I am developing a service in C on a FreeBSD server which optionally allows TLSv1 communication (via OpenSSL) from/to the clients. My server *test* machine is based on a low profile Intel D510MO (Atom Dual Core 1.67 GHz) board, and some benchmarking showed, that plain traffic is 3 to 4 times faster than TLS traffic from/to a MacBook Pro (2,4 GHz). The request/s rate in TLS mode drops down by a factor of 3. At the same time TLS poses a significant load on the servers processors while plain traffic does almost not seem to affect the processors load.

I am now thinking about the *deployment* machine. Are there any options available for Hardware en-/decryption of TLSv1 via OpenSSL on FreeBSD 9.x?
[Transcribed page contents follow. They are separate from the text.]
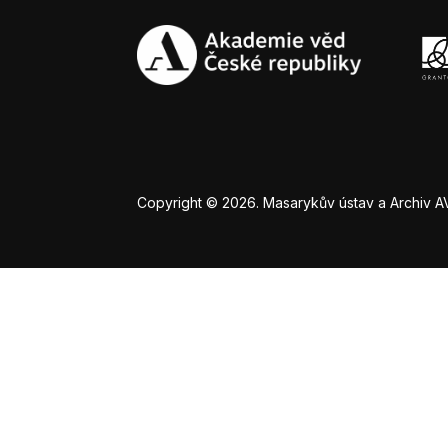
Copyright © 2026. Masarykův ústav a Archiv AV Č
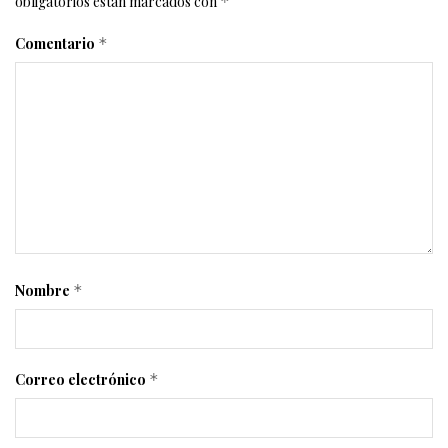
obligatorios están marcados con
*
Comentario
*
Nombre
*
Correo electrónico
*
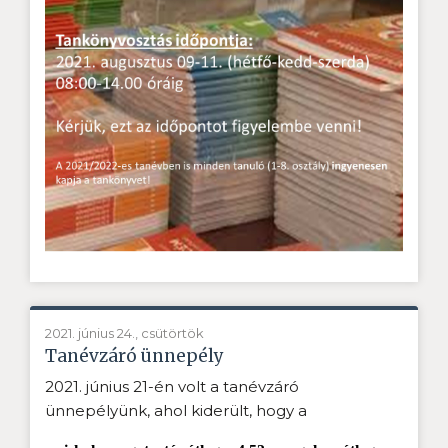
2021. június 24., csütörtök
Tanévzáró ünnepély
2021. június 21-én volt a tanévzáró
ünnepélyünk, ahol kiderült, hogy a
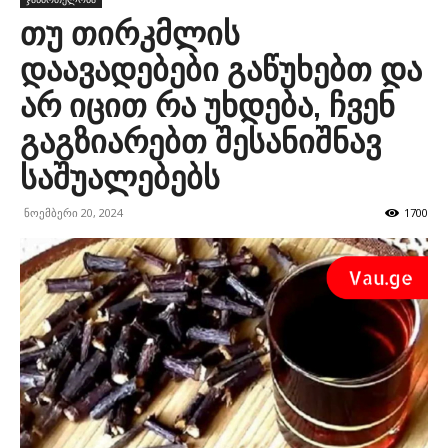
თუ თირკმლის
დაავადებები გაწუხებთ და
არ იცით რა უხდება, ჩვენ
გაგზიარებთ შესანიშნავ
საშუალებებს
ნოემბერი 20, 2024
1700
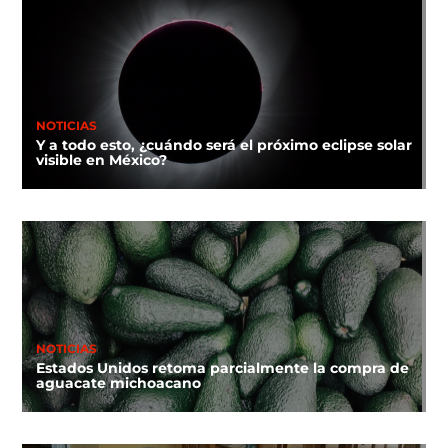
NOTICIAS
Y a todo esto, ¿cuándo será el próximo eclipse solar
visible en México?
NOTICIAS
Estados Unidos retoma parcialmente la compra de
aguacate michoacano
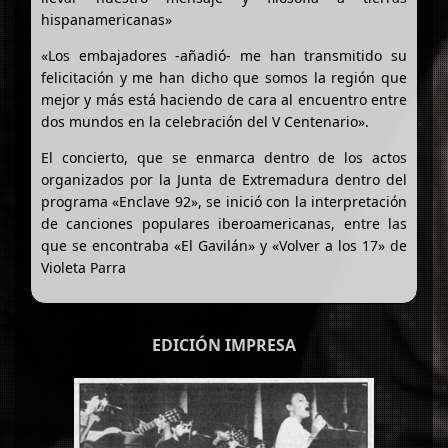
hispanamericanas»
«Los embajadores -añadió- me han transmitido su
felicitación y me han dicho que somos la región que
mejor y más está haciendo de cara al encuentro entre
dos mundos en la celebración del V Centenario».
El concierto, que se enmarca dentro de los actos
organizados por la Junta de Extremadura dentro del
programa «Enclave 92», se inició con la interpretación
de canciones populares iberoamericanas, entre las
que se encontraba «El Gavilán» y «Volver a los 17» de
Violeta Parra
EDICIÓN IMPRESA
Or, should I just invest in pure processor power (what I am going to do anyway)?

Please let me know your experiences and suggestions.


----------



## SirDice (Nov 7, 2012)

rolfheinrich said:
			
		

> Or, should I just invest in pure processor power (what I am going to do anyway)?


The best of both worlds: aesni(4)

As long as applications use crypto(4)/crypto(9) you should benefit from it.


----------